I recently jumped into the wifi smart thermostat game and ended up installing a Honeywell RTH9580WF. The thermostat requires a C wire to be hooked up to your thermostat and your 24V AC transformer in your furnace. I initially installed a Nest thermostat, but after a week of use my Nest base unit shorted the red and green causing the fan to run non-stop. I’ll talk more about this in another blog post.

I spent a ton of time trying to figure out what exactly should be happening on the C wire. It is called C because it is a common connection. What that means is it provides a path to ground on the transformer. The thermostat grabs power from the red wire which is the “hot” lead on the transformer and it uses that power to power the thermostat.

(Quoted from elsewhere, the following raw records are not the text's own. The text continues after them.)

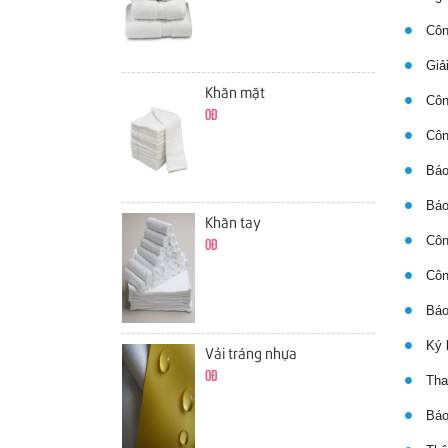
Công
Giải
Khăn mặt
Công
0đ
Công
Báo
Báo 
Khăn tay
Công
0đ
Công
Báo 
Ký h
Vải tráng nhựa
0đ
Thay
Báo 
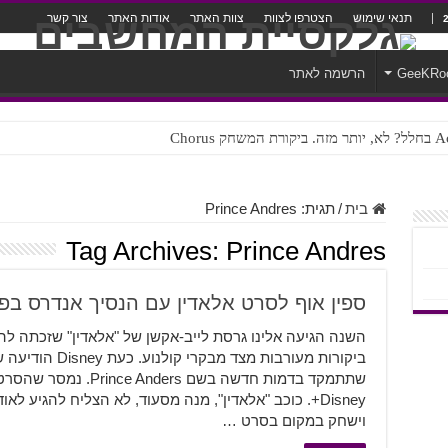
תנאי שימוש
הצטרפו לצוות
צוות האתר
אודות האתר
צור קשר
GeeKRo
הרשמה לאתר
ק Chorus
צורה נוראית לעברית
בית
/
תגית:
Prince Andres
Tag Archives:
Prince Andres
ספין אוף לסרט אלאדין עם הנסיך אנדרס בפ
השנה הגיעה אלינו גרסת לייב-אקשן של "אלאדין" שזכתה 
ביקורות מעורבות מ
שתתמקד בדמות חדשה בשם 
וישחק במקום בסרט …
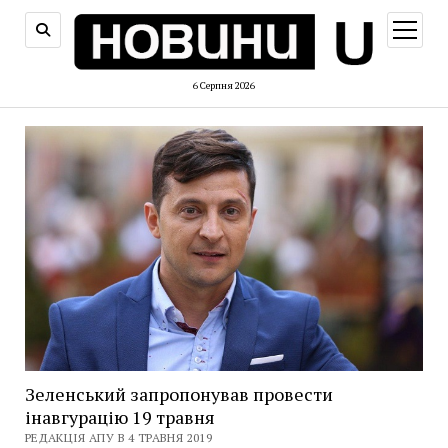
відкри
меню
6 Серпня 2026
Зеленський запропонував провести
інавгурацію 19 травня
РЕДАКЦІЯ АПУ В 4 ТРАВНЯ 2019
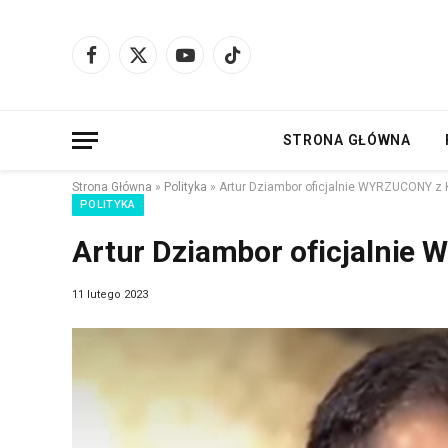
Facebook
X
YouTube
TikTok
(Twitter)
STRONA GŁÓWNA
Strona Główna
»
Polityka
»
Artur Dziambor oficjalnie WYRZUCONY z K
POLITYKA
Artur Dziambor oficjalnie 
11 lutego 2023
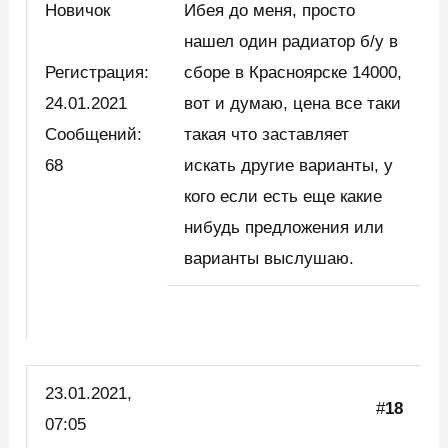
Новичок
Ибея до меня, просто
нашел один радиатор б/у в
Регистрация:
сборе в Красноярске 14000,
24.01.2021
вот и думаю, цена все таки
Сообщений:
такая что заставляет
68
искать другие варианты, у
кого если есть еще какие
нибудь предложения или
варианты выслушаю.
23.01.2021,
#
18
07:05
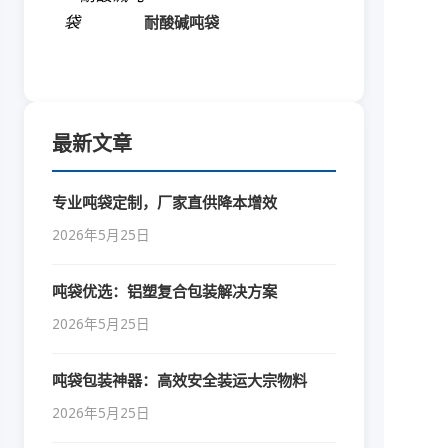
耐酸碱吨袋
最新文章
专业吨袋定制，厂家直供降本增效
2026年5月25日
吨袋优选：铝塑复合包装解决方案
2026年5月25日
吨袋包装神器：高效安全装运大宗物料
2026年5月25日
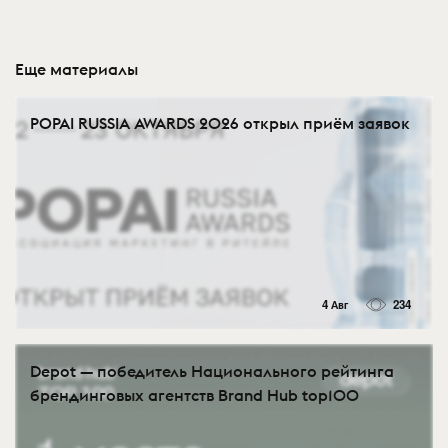
Еще материалы
POPAI RUSSIA AWARDS 2026 открыл приём заявок
4 Авг
234
Depot — победитель Национального рейтинга
брендинговых агентств Brand Hub top100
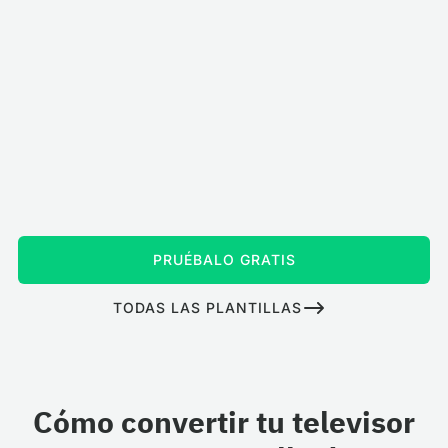
PRUÉBALO GRATIS
TODAS LAS PLANTILLAS
Cómo convertir tu televisor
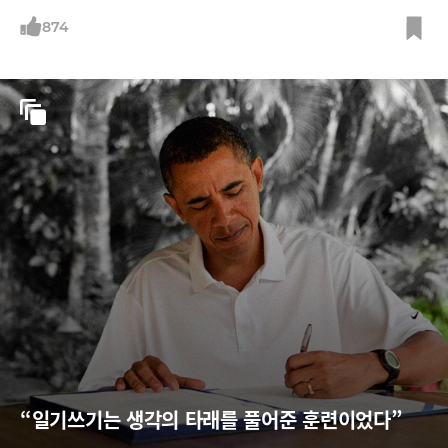
용할 수 있는 애자일(Agile) 접근법을 소개한다.
874
“일기쓰기는 생각의 타래를 풀어준 훈련이었다”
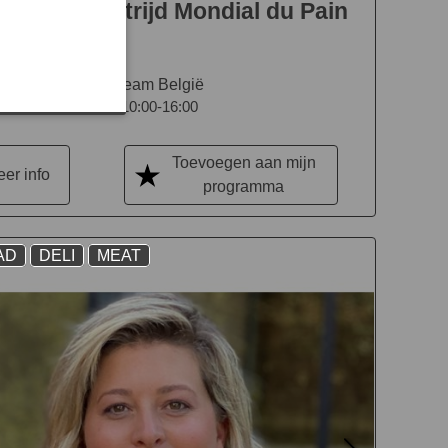
aining wedstrijd Mondial du Pain
Team België
10:00-16:00
Toevoegen aan mijn
er info
programma
AD
DELI
MEAT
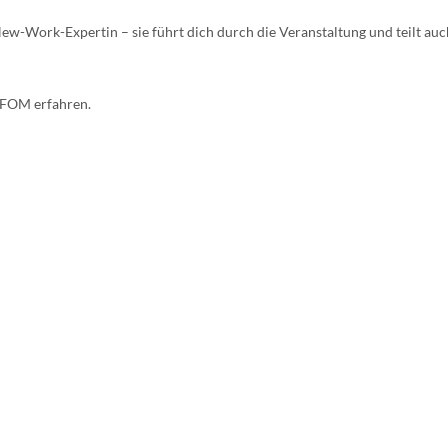
w-Work-Expertin – sie führt dich durch die Veranstaltung und teilt auc
r FOM erfahren.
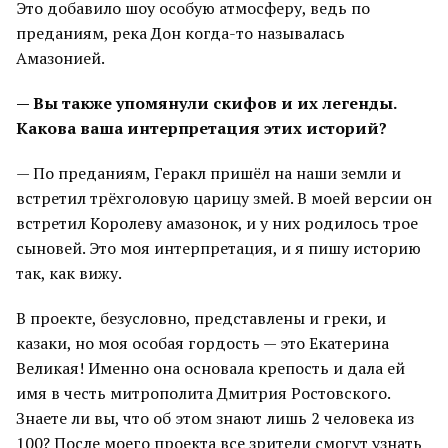
Это добавило шоу особую атмосферу, ведь по
преданиям, река Дон когда-то называлась
Амазонией.
— Вы также упомянули скифов и их легенды.
Какова ваша интерпретация этих историй?
— По преданиям, Геракл пришёл на наши земли и
встретил трёхголовую царицу змей. В моей версии он
встретил Королеву амазонок, и у них родилось трое
сыновей. Это моя интерпретация, и я пишу историю
так, как вижу.
В проекте, безусловно, представлены и греки, и
казаки, но моя особая гордость — это Екатерина
Великая! Именно она основала крепость и дала ей
имя в честь митрополита Дмитрия Ростовского.
Знаете ли вы, что об этом знают лишь 2 человека из
100? После моего проекта все зрители смогут узнать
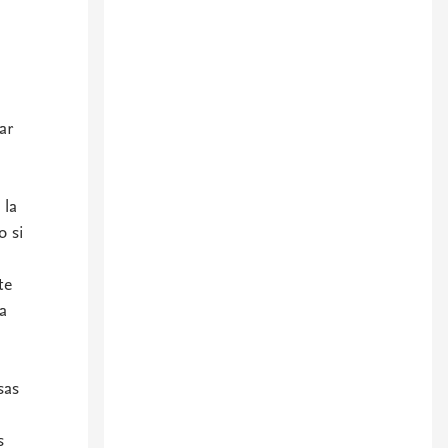
ar
 la
o si
te
a
sas
s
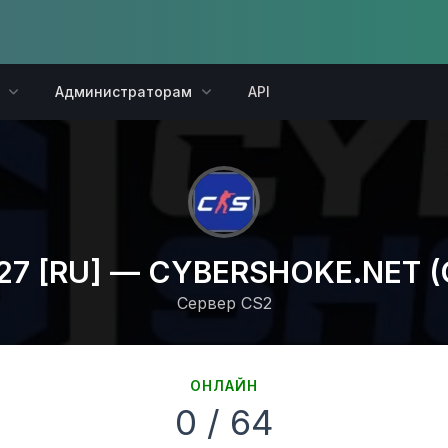
Администраторам
API
27 [RU] — CYBERSHOKE.NET 
Сервер CS2
ОНЛАЙН
0 / 64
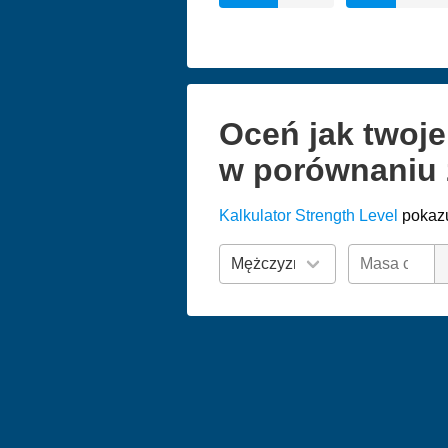
Oceń jak twoj
w porównaniu 
Kalkulator Strength Level
pokazu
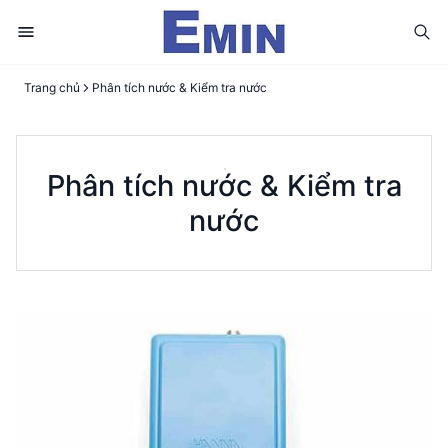
Trang chủ
Phân tích nước & Kiểm tra nước
Phân tích nước & Kiểm tra
nước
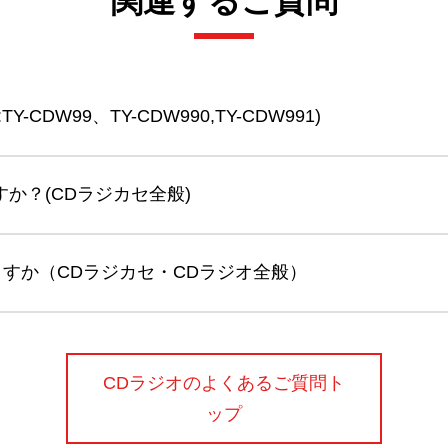
関連するご質問
CDW99、TY-CDW990,TY-CDW991)
すか？(CDラジカセ全般)
ますか（CDラジカセ・CDラジオ全般）
CDラジオのよくあるご質問ト
ップ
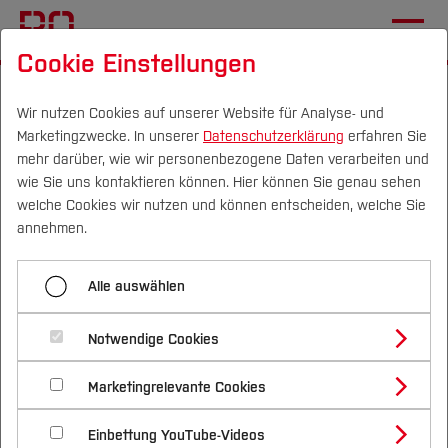
Cookie Einstellungen
Startseite
[...]
Aktuelles
Programm
Freitag (27.11.2026)
Workshop 10
Wir nutzen Cookies auf unserer Website für Analyse- und
Marketingzwecke. In unserer
Datenschutzerklärung
erfahren Sie
mehr darüber, wie wir personenbezogene Daten verarbeiten und
wie Sie uns kontaktieren können. Hier können Sie genau sehen
Menü aufklappen
Campus
Personen
DE
|
EN
Quicklinks
welche Cookies wir nutzen und können entscheiden, welche Sie
annehmen.
Workshop 1
Studium
Alle auswählen
Workshop 10: Leistungsdiagnostik
Workshop 2
Studienangebote
Forschung & Transfer
im interdisziplinären Kontext:
Workshop 3
Notwendige Cookies
Vor dem Studium
Bachelorstudiengänge
Physiotherapie und
Profil
Nachhaltigkeit
Masterstudiengänge
Workshop 4
Marketingrelevante Cookies
Im Studium
Bewerben & Einschreiben
Sportwissenschaft
Beratung & Förderung
Forschungs- und Transferprofil
Schwerpunkte
Nachhaltigkeit studieren
Bewerbungsportal
International
Nach dem Studium
Studienbüros und Prüfungen
Workshop 5
Einbettung YouTube-Videos
Schwerpunkte (FuT)
Förderinformation und Antragsberatung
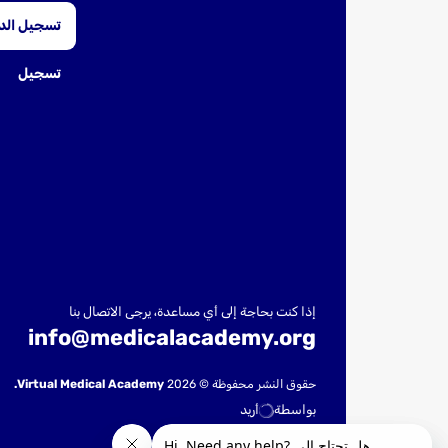
تسجيل ال
تسجيل
إذا كنت بحاجة إلى أي مساعدة، يرجى الاتصال بنا
info@medicalacademy.org
حقوق النشر محفوظة © 2026
Virtual Medical Academy.
بواسطة
أريد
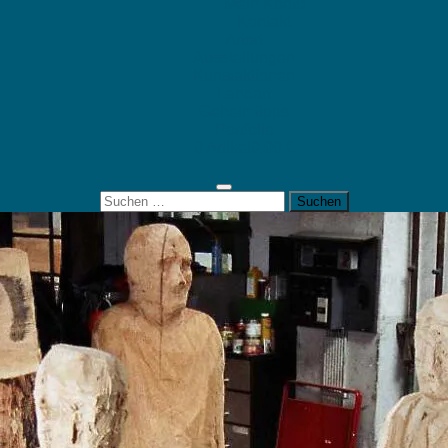
Mein Konto
Kontakt
Artort
Ausstellungen
Kunstaktionen
Landart
Geheimtipps
Portfolio
0 Artikel
0,00 €
Suchen
nach:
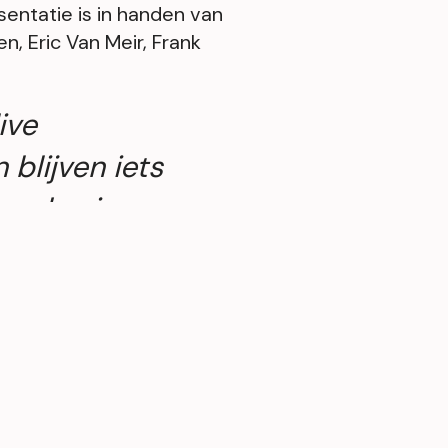
sentatie is in handen van
n, Eric Van Meir, Frank
ive
blijven iets
om de vingers
en.
De UEFA
zijn ook nog
oien
waar onze
n wil
 op donderdag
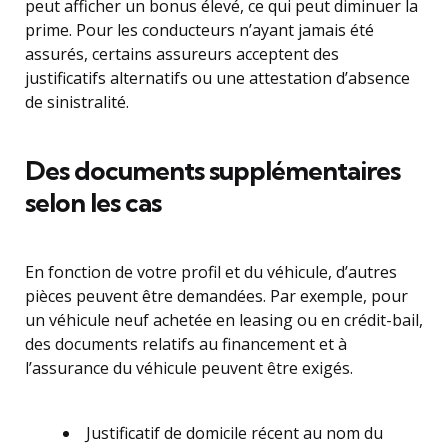
peut afficher un bonus élevé, ce qui peut diminuer la
prime. Pour les conducteurs n’ayant jamais été
assurés, certains assureurs acceptent des
justificatifs alternatifs ou une attestation d’absence
de sinistralité.
Des documents supplémentaires
selon les cas
En fonction de votre profil et du véhicule, d’autres
pièces peuvent être demandées. Par exemple, pour
un véhicule neuf achetée en leasing ou en crédit-bail,
des documents relatifs au financement et à
l’assurance du véhicule peuvent être exigés.
Justificatif de domicile récent au nom du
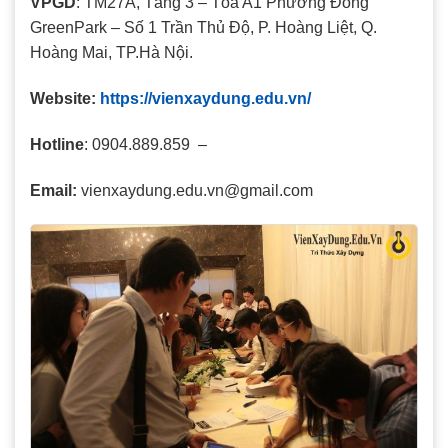
VPGD
: TM27A, Tầng 3 – Tòa A1 Phương Đông
GreenPark – Số 1 Trần Thủ Độ, P. Hoàng Liệt, Q.
Hoàng Mai, TP.Hà Nội.
Website:
https://vienxaydung.edu.vn/
Hotline
: 0904.889.859 –
Email:
vienxaydung.edu.vn@gmail.com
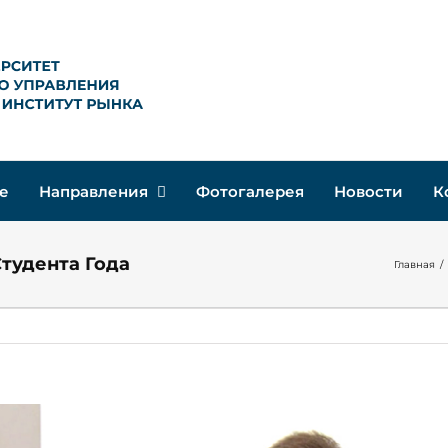
е
Направления
Фотогалерея
Новости
К
Студента Года
Главная
/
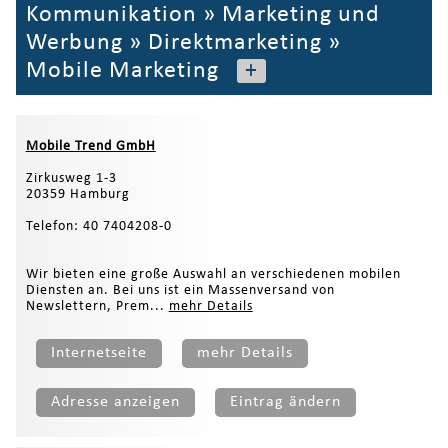
Kommunikation
»
Marketing und
Werbung
»
Direktmarketing
»
Mobile Marketing
+
Mobile Trend GmbH
Zirkusweg 1-3
20359 Hamburg
Telefon: 40 7404208-0
Wir bieten eine große Auswahl an verschiedenen mobilen
Diensten an. Bei uns ist ein Massenversand von
Newslettern, Prem...
mehr Details
Internetseite
mehr Details
Adresse anzeigen
Eintrag ändern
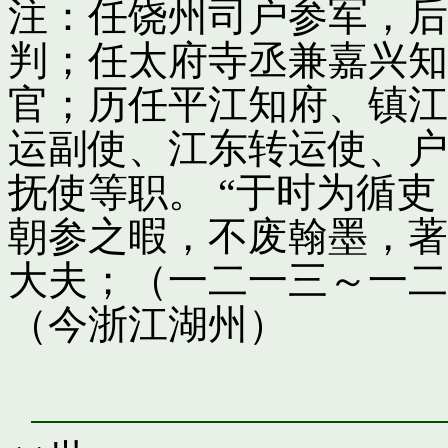
注：任饶州司户参军，后
判；任太府寺丞兼嘉兴知
官；历任平江知府、镇江
运副使、江东转运使、户
抚使等职。 “于时为循
朝参之暇，不废翰墨，著
大夫；（一二一三～一二
（今浙江湖州）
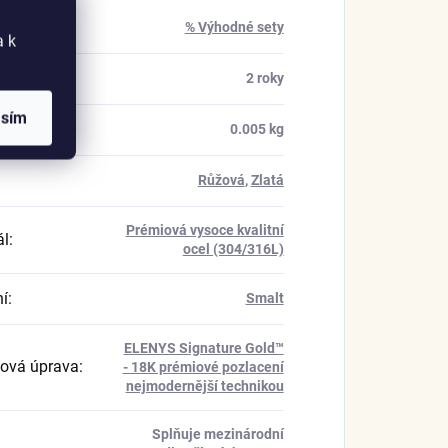
rie
:
% Výhodné sety
a k
a
:
2 roky
asím
ost
:
0.005 kg
Růžová
,
Zlatá
Prémiová vysoce kvalitní
ál
:
ocel (304/316L)
í
:
Smalt
ELENYS Signature Gold™
ová úprava
:
- 18K prémiové pozlacení
nejmodernější technikou
Splňuje mezinárodní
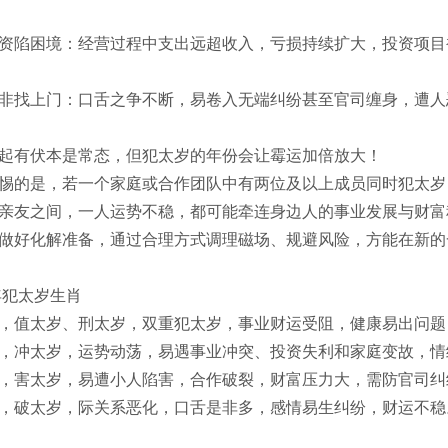
资陷困境：经营过程中支出远超收入，亏损持续扩大，投资项目
非找上门：口舌之争不断，易卷入无端纠纷甚至官司缠身，遭人
起有伏本是常态，但犯太岁的年份会让霉运加倍放大！
惕的是，若一个家庭或合作团队中有两位及以上成员同时犯太岁
亲友之间，一人运势不稳，都可能牵连身边人的事业发展与财富积
做好化解准备，通过合理方式调理磁场、规避风险，方能在新的
6年犯太岁生肖
，值太岁、刑太岁，双重犯太岁，事业财运受阻，健康易出问题
，冲太岁，运势动荡，易遇事业冲突、投资失利和家庭变故，情
，害太岁，易遭小人陷害，合作破裂，财富压力大，需防官司纠纷
，破太岁，际关系恶化，口舌是非多，感情易生纠纷，财运不稳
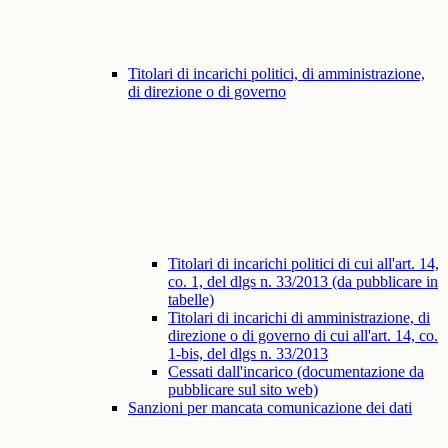
Titolari di incarichi politici, di amministrazione,
di direzione o di governo
Titolari di incarichi politici di cui all'art. 14,
co. 1, del dlgs n. 33/2013 (da pubblicare in
tabelle)
Titolari di incarichi di amministrazione, di
direzione o di governo di cui all'art. 14, co.
1-bis, del dlgs n. 33/2013
Cessati dall'incarico (documentazione da
pubblicare sul sito web)
Sanzioni per mancata comunicazione dei dati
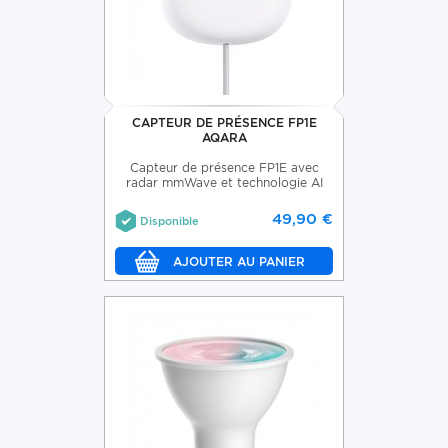
CAPTEUR DE PRÉSENCE FP1E
AQARA
Capteur de présence FP1E avec
radar mmWave et technologie AI
49,90 €
Disponible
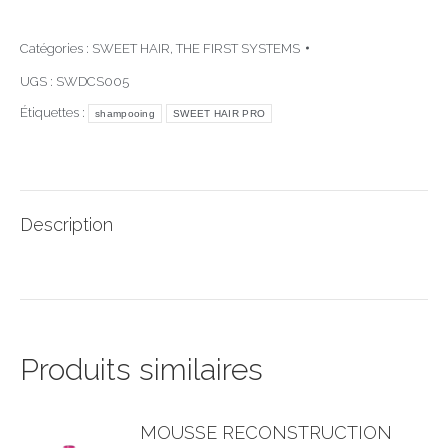
Catégories :
SWEET HAIR
,
THE FIRST SYSTEMS
UGS :
SWDCS005
Étiquettes :
shampooing
SWEET HAIR PRO
Description
Produits similaires
MOUSSE RECONSTRUCTION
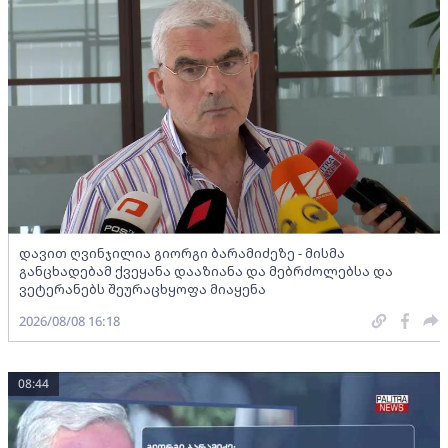
დავით ღვინჯილია გიორგი ბარამიძეზე - მისმა
განცხადებამ ქვეყანა დააზიანა და მებრძოლებსა და
ვეტერანებს შეურაცხყოფა მიაყენა
2026/08/08 16:18
08:44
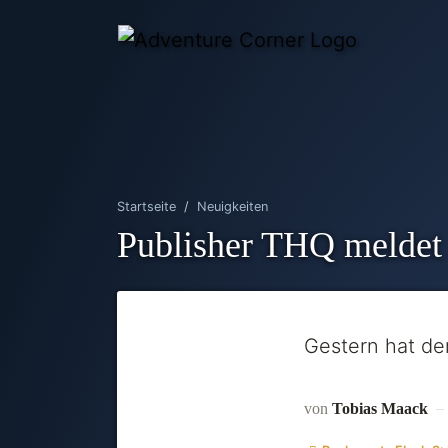
Startseite
Neuigkeiten
Publisher THQ meldet 
Gestern hat de
von
Tobias Maack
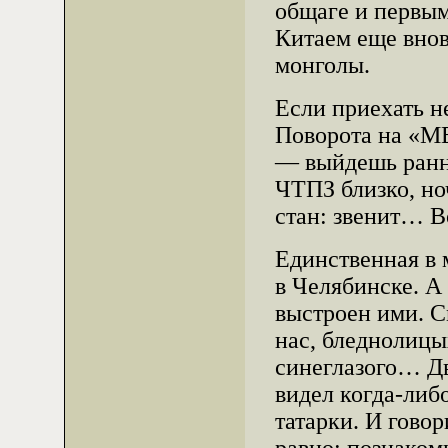
общаге и первым
Китаем еще внов
монголы.
Если приехать н
Поворота на «МЕ
— выйдешь ранни
ЧТПЗ близко, но
стан: звенит… В
Единственная в 
в Челябинске. А
выстроен ими. С
нас, бледнолицы
синеглазого… Дв
видел когда-либо
татарки. И говор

The Thermostat needs this to power the wifi and the always on LCD screen, standard AA batteries are not enough.

If you put a meter on the C post on your furnace you will not get a reading unless you are testing the red along with it. It is not hot. At first I thought the C should be providing power but finally stumbled onto a diagram that explained things to me and made sense.

Thermostat-working-diagram

As you can see the C is a common or a ground. Even my Honeywell thermostat instructions stated the C provided power to the thermostat… give me a break… to me providing power is a a hot lead not a common ground!

Anyway hopefully you have up to date wiring coming from your furnace, otherwise you will need to update your wiring to have the C wire available to you. If you have five wires you should be all set for most common heating and cooling systems used today.